La fripe : Le poison lent qui tue nos stylistes mais habille la nation
- May 27
- 2 min read
À Brazzaville, au cœur du Marché Total, le vacarme des vendeurs de "balles" couvre parfois les discussions politiques. Ici, l’économie de l’ombre ne se cache pas ; elle se déballe à même le sol. Entre l’odeur de désinfectant industriel et la poussière, on trouve de tout : du t-shirt délavé à 50 FCFAjusqu’à la robe de soirée de seconde main à 10 000 FCFA. Pour le consommateur congolais, c’est une aubaine. Pour l’industrie créative locale, c’est une exécution silencieuse.
Un combat de David contre Goliath (en polyester)

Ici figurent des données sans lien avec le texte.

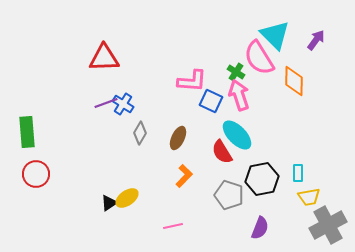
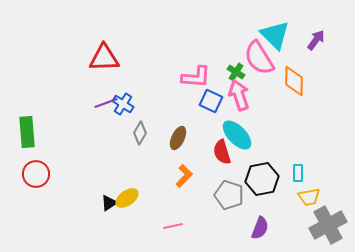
pink L-shape: moved 4 px right, 4 px up
red semicircle: rotated 15 degrees clockwise
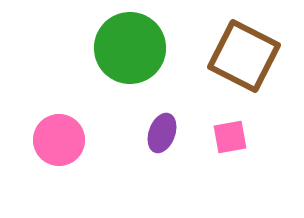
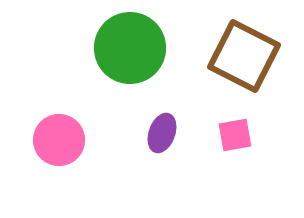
pink square: moved 5 px right, 2 px up
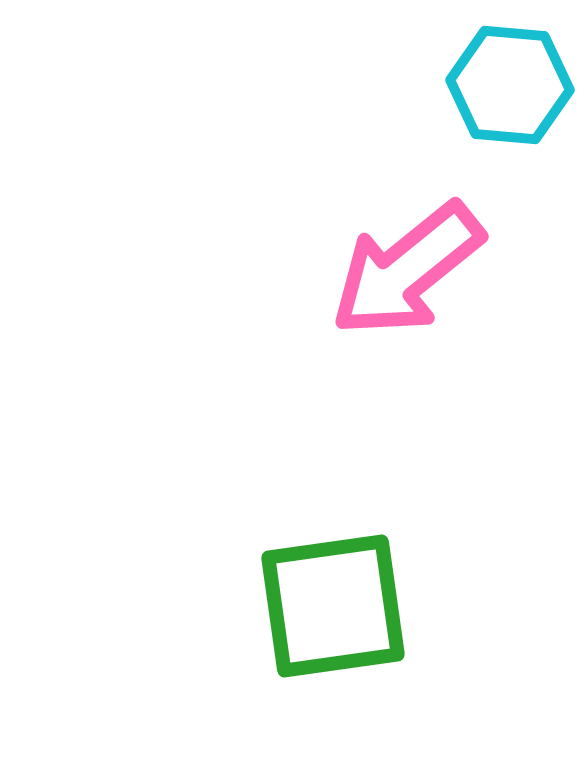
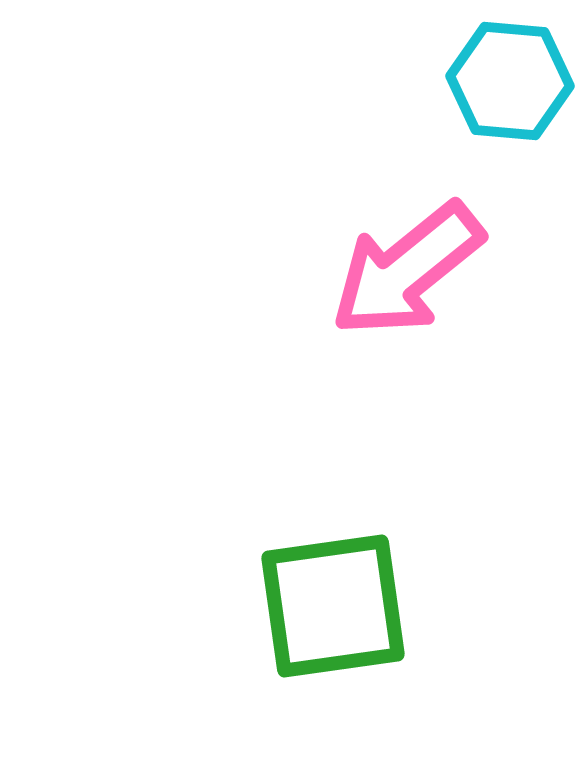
cyan hexagon: moved 4 px up
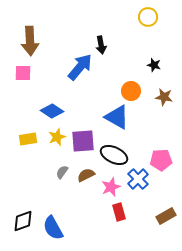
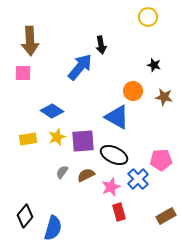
orange circle: moved 2 px right
black diamond: moved 2 px right, 5 px up; rotated 30 degrees counterclockwise
blue semicircle: rotated 135 degrees counterclockwise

Comment un jeune styliste de Bacongo ou de Ouenzé peut-il espérer vendre une création originale quand le marché est inondé de produits dont le prix de vente est inférieur au prix d’une simple fermeture éclair ?
Le calcul est cruel. Pour fabriquer un t-shirt localement, il faut compter :
• L’achat du tissu (souvent importé).
• La main-d’œuvre (couture).
• L’électricité (quand elle ne fait pas défaut).
• La marge du créateur.
Le prix final tombe rarement en dessous de 5 000 ou 7 000 FCFA. En face, la friperie propose un produit fini, griffé d’un logo occidental, pour le prix d’un morceau de pain. Ce n'est pas de la concurrence, c'est du sabotage économique involontaire.
Le "mal nécessaire" : L'uniforme de la précarité
On ne peut blâmer la maman solo qui se rend au Marché Total pour habiller ses enfants avant la rentrée. Au Congo, bien que la consommation ne soit pas aussi massive qu'au Ghana, elle reste le poumon de l'habillement populaire. La fripe est devenue l'infrastructure invisible de la survie.
Pourtant, ce "mal nécessaire" a un coût caché. En habituant la nation à ne plus payer le prix réel du vêtement, on dévalue le savoir-faire de nos tailleurs. On transforme une nation de créateurs en une nation de "retoucheurs". Nos stylistes ne créent plus de tendances, ils ajustent les manches de vestes venues d'ailleurs.
Sabotage industriel ou opportunité de recyclage ?
Notre enquête révèle une face encore plus sombre : la baisse drastique de la qualité des balles. Ce que l'Occident nous envoie n'est plus "l'occasion" d'hier, c'est la fast-fashionjetable d'aujourd'hui. Ce sont des matières plastiques (polyester) qui s'usent vite et finissent par boucher nos canalisations ou brûler dans nos décharges, libérant des fumées toxiques.
Peut-on sortir de cette dépendance ?
Certains créateurs tentent de retourner l'arme contre l'agresseur : c'est l'essor de l'upcycling. Utiliser la fripe comme matière première pour créer des vêtement. Mais cela reste une niche.
Conclusion du Collectif : La friperie au Congo est un miroir déformant. Elle offre l'illusion de l'abondance tout en vidant nos ateliers. Tant que le coût de la production locale (énergie, matières premières) ne sera pas soutenu par des politiques publiques audacieuses, le génie de nos stylistes restera prisonnier des balles venues d'Europe. La nation est habillée, certes, mais son industrie créative est en lambeaux.